Aquí tienes cuatro razones por las que estas plantas prosperan cuando las temperaturas se disparan:
Plantas como la zinnia de la pradera, el aligustre de Nuevo México, la margarita de Englemann y el arbusto de conejo «Baby Blue» crecen de forma natural en regiones con un sol y un calor intensos en verano. Una vez establecidas, muchas de ellas solo necesitan regarse entre 2 y 4 veces al mes y lucen espléndidas cuando las temperaturas superan los 90 grados. Mientras que las plantas ornamentales tradicionales suelen lucir mejor durante el clima fresco de la primavera y el otoño, las plantas de la pradera y del desierto alcanzan su máximo esplendor a mediados del verano.
El arbusto de conejo azul alto, la salvia occidental y la salvia flecosa presentan hojas de color gris plateado que reflejan la luz del sol y crean un contraste llamativo con el follaje verde circundante. Estas plantas aportan interés visual incluso cuando no están en flor y ayudan a que los paisajes se integren de forma natural con las laderas y los entornos de pradera de la región de Pikes Peak. Además, muchas plantas de hojas plateadas son excepcionalmente resistentes a la sequía.
Las flores de finales de verano proporcionan un valioso néctar cuando muchas otras plantas ya han terminado de florecer. Especies autóctonas como la asclepia atraen a las mariposas «dama pintada» y a las mariposas de cola de golondrina, mientras que plantas con flores como el hisopo del atardecer son un imán para los colibríes. Añadir especies autóctonas de floración tardía ayuda a proteger la fauna silvestre, al tiempo que mantiene los paisajes llenos de color hasta bien entrado el otoño.
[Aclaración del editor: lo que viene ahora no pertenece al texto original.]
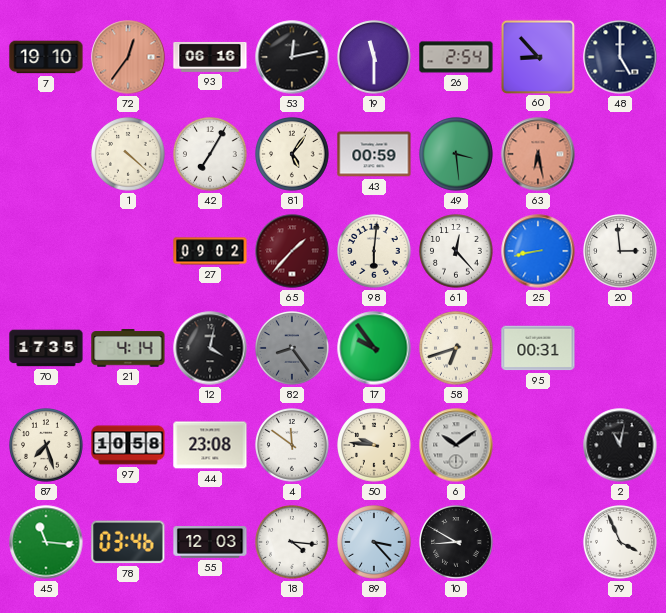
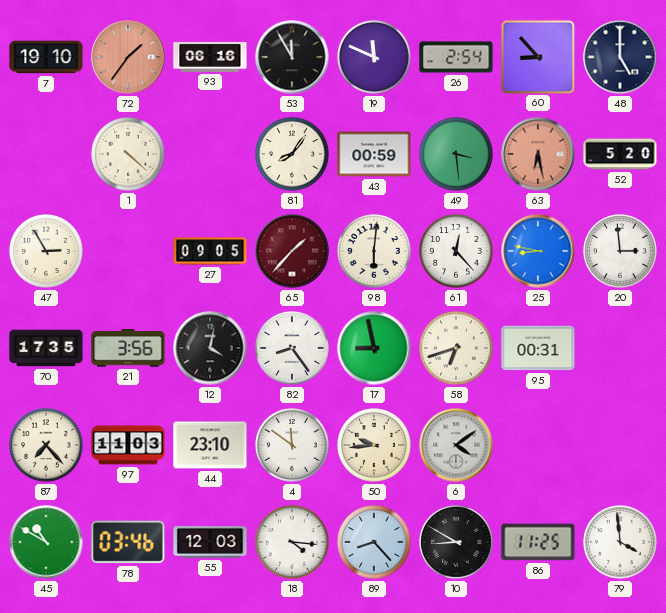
72: 12:36 -> 1:36
53: 12:13 -> 11:55
19: 11:30 -> 11:49
42: 7:05 -> none
81: 5:06 -> 8:06
52: none -> 5:20
47: none -> 2:55
27: 09:02 -> 09:05
25: 8:43 -> 8:47
21: 4:14 -> 3:56
82 dial: grey -> white
17: 9:54 -> 8:58
87: 7:27 -> 7:23
97: 10:58 -> 11:03
44: 23:08 -> 23:10
50: 9:46 -> 9:44
6: 10:09 -> 4:09
2: 11:02 -> none
45: 11:16 -> 10:50
89: 3:23 -> 8:23
86: none -> 11:25
79: 3:56 -> 3:59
Muchas plantas autóctonas prefieren condiciones más secas alrededor de la corona y las raíces de lo que puede proporcionar el mantillo de madera. Una capa de grava fina ayuda a conservar la humedad del suelo, reduce la erosión y da a las plantaciones un aspecto limpio y cuidado. La grava de menos de ½ pulgada suele ser la más fácil de mantener y de desbrozar.
Si estás listo para sustituir las plantas que no prosperan por alternativas más resistentes y mejor adaptadas al clima, visita el Jardín de Demostración Water-Wise y echa un vistazo al paisaje «Foothills» en el barrio Water Wise. Puede inspirarte para llevar esa misma belleza resistente al calor a tu propio jardín.